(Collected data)
%%

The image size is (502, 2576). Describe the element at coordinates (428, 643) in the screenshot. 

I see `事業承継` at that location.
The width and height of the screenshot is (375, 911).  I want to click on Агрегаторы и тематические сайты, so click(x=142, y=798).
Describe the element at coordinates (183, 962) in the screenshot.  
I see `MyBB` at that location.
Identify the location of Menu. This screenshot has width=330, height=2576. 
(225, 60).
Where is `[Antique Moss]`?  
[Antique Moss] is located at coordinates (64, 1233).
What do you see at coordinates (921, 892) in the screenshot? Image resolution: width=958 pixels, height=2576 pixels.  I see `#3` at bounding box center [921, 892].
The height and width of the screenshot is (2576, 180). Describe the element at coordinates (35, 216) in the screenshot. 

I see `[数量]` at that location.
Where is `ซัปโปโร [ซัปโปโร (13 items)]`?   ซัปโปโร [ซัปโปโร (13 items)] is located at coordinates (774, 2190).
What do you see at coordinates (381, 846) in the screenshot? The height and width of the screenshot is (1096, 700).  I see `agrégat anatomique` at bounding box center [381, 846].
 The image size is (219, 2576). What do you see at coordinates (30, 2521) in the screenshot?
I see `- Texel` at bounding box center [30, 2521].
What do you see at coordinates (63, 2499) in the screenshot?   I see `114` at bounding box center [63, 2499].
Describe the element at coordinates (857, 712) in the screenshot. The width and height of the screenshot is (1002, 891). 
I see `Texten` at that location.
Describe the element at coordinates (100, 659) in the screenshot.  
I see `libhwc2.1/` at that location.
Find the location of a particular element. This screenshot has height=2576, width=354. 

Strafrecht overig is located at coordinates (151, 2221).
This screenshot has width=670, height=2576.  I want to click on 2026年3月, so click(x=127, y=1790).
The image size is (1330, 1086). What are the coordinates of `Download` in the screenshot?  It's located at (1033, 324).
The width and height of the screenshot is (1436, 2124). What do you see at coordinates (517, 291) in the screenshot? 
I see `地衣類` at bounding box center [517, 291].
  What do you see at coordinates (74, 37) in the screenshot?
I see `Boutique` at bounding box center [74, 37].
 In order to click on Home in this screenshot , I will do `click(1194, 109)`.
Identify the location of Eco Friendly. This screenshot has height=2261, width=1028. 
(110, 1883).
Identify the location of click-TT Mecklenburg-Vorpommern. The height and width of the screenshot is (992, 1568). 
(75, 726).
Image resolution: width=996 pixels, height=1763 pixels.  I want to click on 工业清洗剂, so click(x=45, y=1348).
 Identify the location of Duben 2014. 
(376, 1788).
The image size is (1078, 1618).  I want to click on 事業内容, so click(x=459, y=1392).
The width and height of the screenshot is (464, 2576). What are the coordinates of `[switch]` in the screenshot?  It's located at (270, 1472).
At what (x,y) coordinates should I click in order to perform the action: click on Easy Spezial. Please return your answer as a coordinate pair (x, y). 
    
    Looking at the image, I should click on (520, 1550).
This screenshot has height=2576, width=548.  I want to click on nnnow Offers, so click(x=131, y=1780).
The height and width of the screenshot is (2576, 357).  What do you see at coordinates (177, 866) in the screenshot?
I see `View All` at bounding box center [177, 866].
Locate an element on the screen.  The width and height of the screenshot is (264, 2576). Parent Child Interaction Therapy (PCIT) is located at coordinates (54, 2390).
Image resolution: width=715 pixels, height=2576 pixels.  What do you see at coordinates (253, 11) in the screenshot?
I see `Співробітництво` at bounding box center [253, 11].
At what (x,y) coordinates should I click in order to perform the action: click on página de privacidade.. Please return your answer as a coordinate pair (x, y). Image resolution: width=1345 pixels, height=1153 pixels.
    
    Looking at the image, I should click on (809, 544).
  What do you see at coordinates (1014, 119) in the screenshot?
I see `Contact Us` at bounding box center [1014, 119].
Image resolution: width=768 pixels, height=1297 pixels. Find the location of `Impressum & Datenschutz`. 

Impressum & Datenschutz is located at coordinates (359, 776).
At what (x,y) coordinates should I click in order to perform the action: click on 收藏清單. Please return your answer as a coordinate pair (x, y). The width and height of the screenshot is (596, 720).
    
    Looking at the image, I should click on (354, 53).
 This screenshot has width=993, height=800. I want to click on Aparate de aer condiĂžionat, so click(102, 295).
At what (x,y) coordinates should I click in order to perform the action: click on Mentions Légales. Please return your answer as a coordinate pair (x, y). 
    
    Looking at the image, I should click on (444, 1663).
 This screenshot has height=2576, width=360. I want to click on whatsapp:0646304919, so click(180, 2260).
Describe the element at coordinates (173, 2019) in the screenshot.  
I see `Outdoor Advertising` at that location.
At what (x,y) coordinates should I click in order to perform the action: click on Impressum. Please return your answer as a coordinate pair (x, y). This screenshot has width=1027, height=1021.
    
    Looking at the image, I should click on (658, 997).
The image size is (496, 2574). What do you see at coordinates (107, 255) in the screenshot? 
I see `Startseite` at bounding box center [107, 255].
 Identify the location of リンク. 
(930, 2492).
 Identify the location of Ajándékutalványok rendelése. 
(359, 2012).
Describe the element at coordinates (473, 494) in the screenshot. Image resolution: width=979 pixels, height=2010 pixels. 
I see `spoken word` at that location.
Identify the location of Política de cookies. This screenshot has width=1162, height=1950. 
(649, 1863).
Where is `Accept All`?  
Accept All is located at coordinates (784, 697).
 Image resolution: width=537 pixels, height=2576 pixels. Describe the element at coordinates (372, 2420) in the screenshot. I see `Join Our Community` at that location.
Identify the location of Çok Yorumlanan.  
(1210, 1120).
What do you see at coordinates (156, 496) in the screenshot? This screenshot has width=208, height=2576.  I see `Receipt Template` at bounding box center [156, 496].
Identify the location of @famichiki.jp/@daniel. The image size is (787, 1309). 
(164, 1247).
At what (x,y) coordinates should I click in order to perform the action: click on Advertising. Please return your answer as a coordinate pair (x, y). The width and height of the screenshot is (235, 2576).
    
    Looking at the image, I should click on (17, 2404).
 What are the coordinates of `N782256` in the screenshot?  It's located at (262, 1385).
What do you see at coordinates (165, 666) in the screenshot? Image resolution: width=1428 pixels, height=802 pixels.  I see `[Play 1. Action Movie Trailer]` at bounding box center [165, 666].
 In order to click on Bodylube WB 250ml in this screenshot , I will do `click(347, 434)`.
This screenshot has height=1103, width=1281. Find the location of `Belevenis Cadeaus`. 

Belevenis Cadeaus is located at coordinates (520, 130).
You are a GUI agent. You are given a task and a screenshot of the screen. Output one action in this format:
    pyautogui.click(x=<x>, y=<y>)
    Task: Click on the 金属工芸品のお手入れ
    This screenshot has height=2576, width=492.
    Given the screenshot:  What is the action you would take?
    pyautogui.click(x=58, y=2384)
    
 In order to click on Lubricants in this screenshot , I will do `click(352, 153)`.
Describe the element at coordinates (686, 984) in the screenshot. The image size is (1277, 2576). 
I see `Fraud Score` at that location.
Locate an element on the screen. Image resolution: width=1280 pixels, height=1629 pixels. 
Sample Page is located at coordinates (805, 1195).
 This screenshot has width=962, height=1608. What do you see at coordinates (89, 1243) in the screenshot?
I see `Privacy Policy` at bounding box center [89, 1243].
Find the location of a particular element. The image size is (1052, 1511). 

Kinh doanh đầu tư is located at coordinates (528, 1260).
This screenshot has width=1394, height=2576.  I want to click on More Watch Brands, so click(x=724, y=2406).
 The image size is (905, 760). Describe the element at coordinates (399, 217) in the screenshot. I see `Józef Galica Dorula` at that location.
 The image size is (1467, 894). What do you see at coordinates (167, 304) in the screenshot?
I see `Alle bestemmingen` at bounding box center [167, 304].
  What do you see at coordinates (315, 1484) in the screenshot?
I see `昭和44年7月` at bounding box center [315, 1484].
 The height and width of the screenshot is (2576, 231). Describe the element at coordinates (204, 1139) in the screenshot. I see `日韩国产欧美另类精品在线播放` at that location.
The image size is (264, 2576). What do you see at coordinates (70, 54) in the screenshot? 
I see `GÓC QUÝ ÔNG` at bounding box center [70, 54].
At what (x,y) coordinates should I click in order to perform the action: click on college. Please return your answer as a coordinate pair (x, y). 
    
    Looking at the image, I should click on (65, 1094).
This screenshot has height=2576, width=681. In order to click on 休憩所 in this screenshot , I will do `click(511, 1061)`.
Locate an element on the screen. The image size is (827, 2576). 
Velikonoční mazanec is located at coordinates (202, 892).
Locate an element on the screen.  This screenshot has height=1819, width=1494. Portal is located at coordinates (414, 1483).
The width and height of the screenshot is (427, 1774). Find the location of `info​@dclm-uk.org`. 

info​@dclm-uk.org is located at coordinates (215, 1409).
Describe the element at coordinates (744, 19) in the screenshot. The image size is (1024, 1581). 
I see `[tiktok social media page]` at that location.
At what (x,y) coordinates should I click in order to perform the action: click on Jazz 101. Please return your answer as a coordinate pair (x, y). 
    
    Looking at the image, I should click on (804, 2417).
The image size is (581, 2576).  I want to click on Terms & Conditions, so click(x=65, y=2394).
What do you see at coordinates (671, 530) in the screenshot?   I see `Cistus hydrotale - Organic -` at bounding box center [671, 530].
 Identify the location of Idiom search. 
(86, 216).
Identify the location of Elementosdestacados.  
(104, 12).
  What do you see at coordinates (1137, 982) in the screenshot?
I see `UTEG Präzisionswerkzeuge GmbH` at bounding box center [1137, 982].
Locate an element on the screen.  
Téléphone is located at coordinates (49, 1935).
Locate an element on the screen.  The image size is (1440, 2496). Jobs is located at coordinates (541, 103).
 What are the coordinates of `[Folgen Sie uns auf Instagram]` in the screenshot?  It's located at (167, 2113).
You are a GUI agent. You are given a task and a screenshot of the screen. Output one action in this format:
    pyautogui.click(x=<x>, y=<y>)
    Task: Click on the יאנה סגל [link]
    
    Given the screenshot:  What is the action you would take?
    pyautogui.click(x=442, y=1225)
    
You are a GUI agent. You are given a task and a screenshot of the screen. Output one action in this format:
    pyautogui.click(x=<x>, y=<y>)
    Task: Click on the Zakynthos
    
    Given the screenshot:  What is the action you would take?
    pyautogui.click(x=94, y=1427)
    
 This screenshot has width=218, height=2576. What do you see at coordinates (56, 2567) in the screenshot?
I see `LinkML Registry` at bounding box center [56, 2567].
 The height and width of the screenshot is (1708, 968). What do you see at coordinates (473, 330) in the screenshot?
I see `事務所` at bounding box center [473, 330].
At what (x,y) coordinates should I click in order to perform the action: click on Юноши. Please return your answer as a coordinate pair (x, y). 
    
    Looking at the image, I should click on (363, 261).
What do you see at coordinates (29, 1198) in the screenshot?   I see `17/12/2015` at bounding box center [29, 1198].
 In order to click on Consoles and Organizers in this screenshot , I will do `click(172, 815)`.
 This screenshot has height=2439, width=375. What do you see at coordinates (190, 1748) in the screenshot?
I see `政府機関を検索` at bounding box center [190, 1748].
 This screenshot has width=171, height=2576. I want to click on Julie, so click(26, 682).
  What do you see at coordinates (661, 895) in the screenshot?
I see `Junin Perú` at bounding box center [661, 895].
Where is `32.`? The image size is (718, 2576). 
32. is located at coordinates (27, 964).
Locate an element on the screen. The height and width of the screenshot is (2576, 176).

%%

Out of the data above, give again only the lines starting at the one holding "Describe the element at coordinates (857, 712)" and ending at the one holding "The image size is (1330, 1086).", unchanged.

◆ Result of this task:
Describe the element at coordinates (857, 712) in the screenshot. The width and height of the screenshot is (1002, 891). 
I see `Texten` at that location.
Describe the element at coordinates (100, 659) in the screenshot.  
I see `libhwc2.1/` at that location.
Find the location of a particular element. This screenshot has height=2576, width=354. 

Strafrecht overig is located at coordinates (151, 2221).
This screenshot has width=670, height=2576.  I want to click on 2026年3月, so click(x=127, y=1790).
The image size is (1330, 1086). What are the coordinates of `Download` in the screenshot?  It's located at (1033, 324).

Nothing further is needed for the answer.